I always wonder what anti-naturalists think of the work of Freud, Skinner, Piaget, Chomsky, Miller, Newell and Simon, and thousands of other alleged scientists of the mind. Sheds no light? Haven’t gotten around to reading it yet? They rarely pronounce themselves on the matter, and when they do, in my experience they don’t exhibit a satisfactory understanding of science.

To support his case, apparently Sehon argues that common sense psychology is not proto-science. For if common sense psychology was proto-science, then it should be either reducible to scientific psychology or replaced by it, which means it cannot be an alternative to it.

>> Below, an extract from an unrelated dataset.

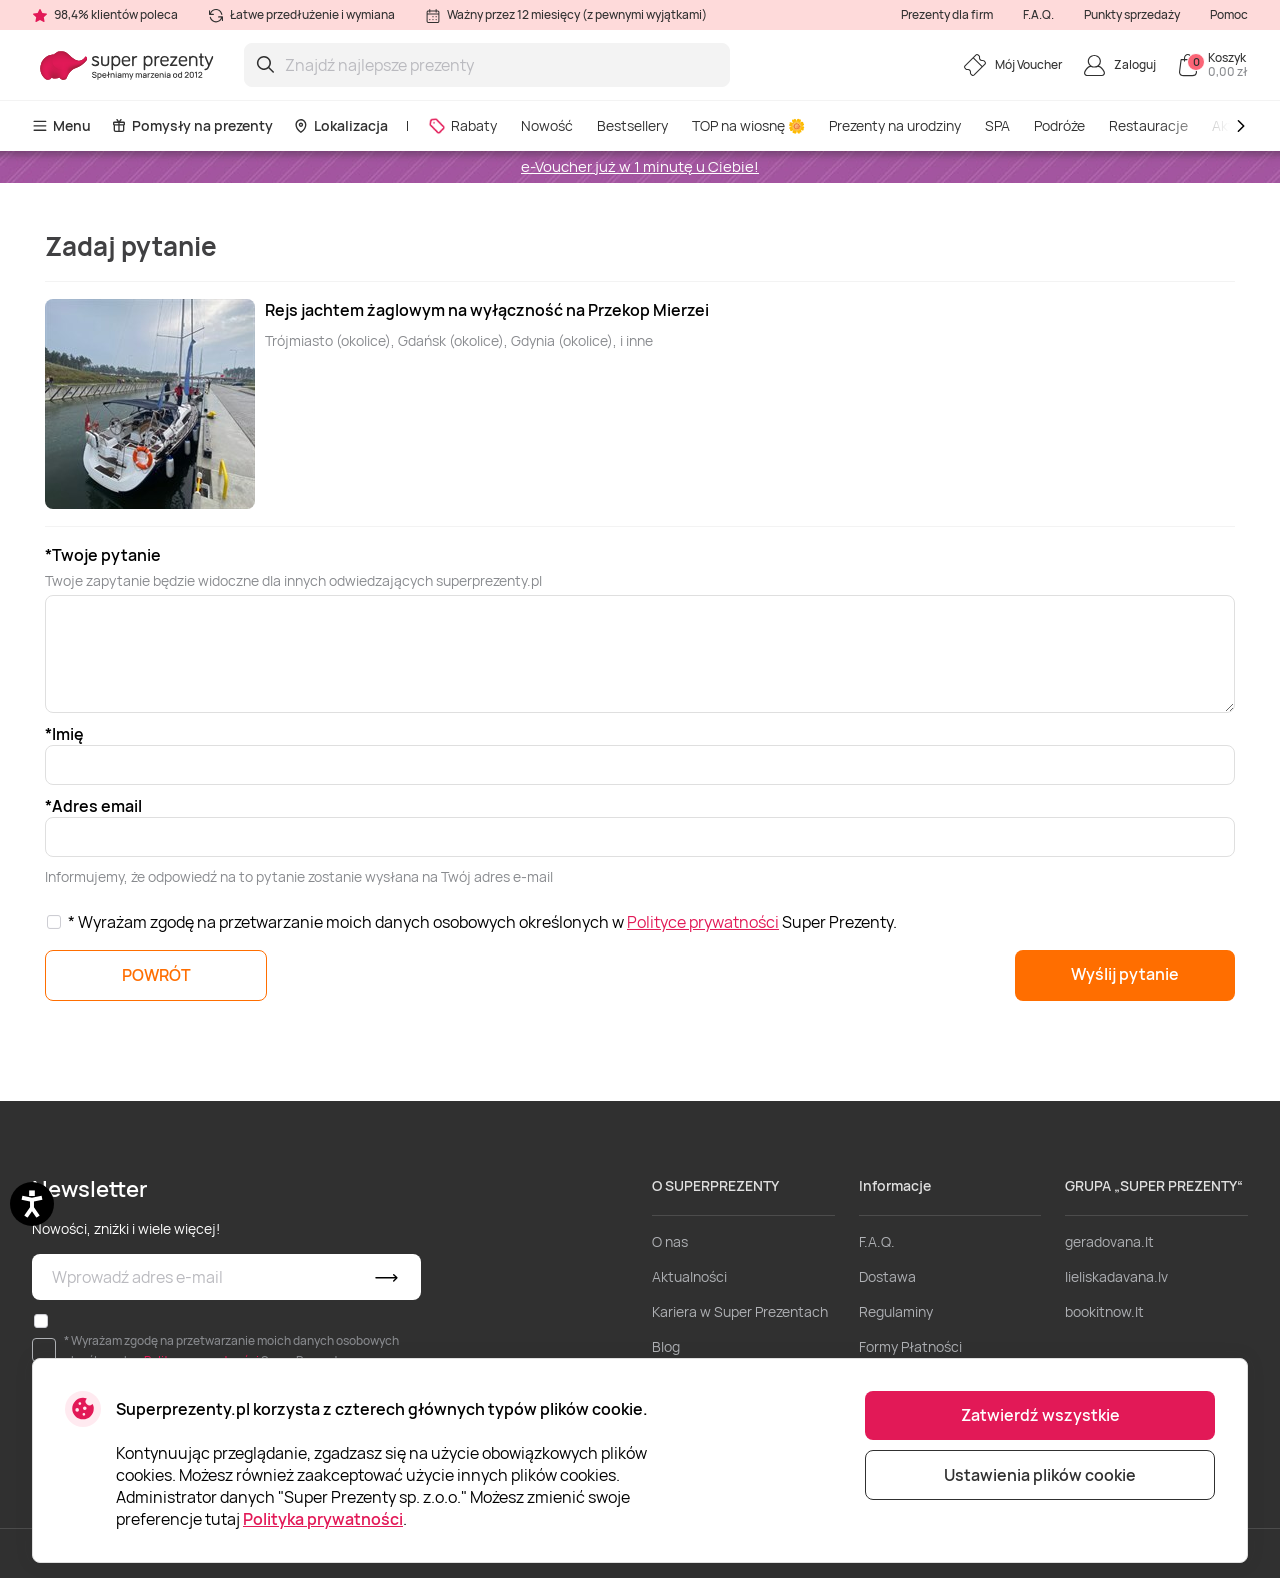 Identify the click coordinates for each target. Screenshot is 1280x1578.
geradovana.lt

I’m not sure what proto-science is. To know that, I would need to understand what science is--independently of common sense--and what a proto-X is. But as far as I can tell, science is common sense, though refined and regimented through self-conscious reflection and criticism. I don’t think this is a radical idea, or even a new one. At any rate, I think it’s better than any account of science proposed by anti-naturalist philosophers. I have defended a special version of it for the use of introspective reports in the sciences of mind (J. Consciousness Studies, 2003). Of course, if science is just refined common sense, any claim that common sense is an alternative to science is misguided.

2 Comments:

Blogger Greg Frost-Arnold said...

I feel much intuitive sympathy for your claim that "science is common sense, though refined and regimented through self-conscious reflection and criticism." I know I've said virtually the same thing myself to several people.

But how do you think we should reconcile this claim with (what I take to be) another datum: the clear disparity between the scientific image and the manifest image? Can scientific and common-sense approaches be all that similar if they lead to such differing resultant 'images' of the world we inhabit?

-Greg Frost-Arnold

9:35 AM  
Blogger gualtiero piccinini said...

I think the answer lies in a correct understanding of the history of science (and philosophy). If you compare the image held by a contemporary scientist to that held by a scientifically illiterate person, they are very different. But if you trace the science back in history, you can see that scientific changes, by and large, are commonsensical.

Example: Modern cosmology seems to tell you something very different from what you come up with by simply looking at the sky with your naked eyes. But if you consider the evidence faced by Copernicus, and Galileo, you will probably be convinced to switch from a geocentric to a heliocentric astronomy. If you consider the evidence faced by Kepler and Newton, you will probably be convinced to switch from circular to elliptical orbits and from a finite to an infinite universe. If you consider later evidence, you will probably start thinking that the universe is expanding, etc.

By the end, your image has changed beyond recognition, and your common sense ways of thinking have been replaced by precise measurements, heavy use of mathematics, new concepts, and other aspects of science. But each step is quite commonsensical.

I think the basic point generalizes to other parts of physics and other sciences, including the sciences of mind. Of course, this is not to deny that there is work for philosophers to do in figuring out the detailed relations between the scientific and the manifest images.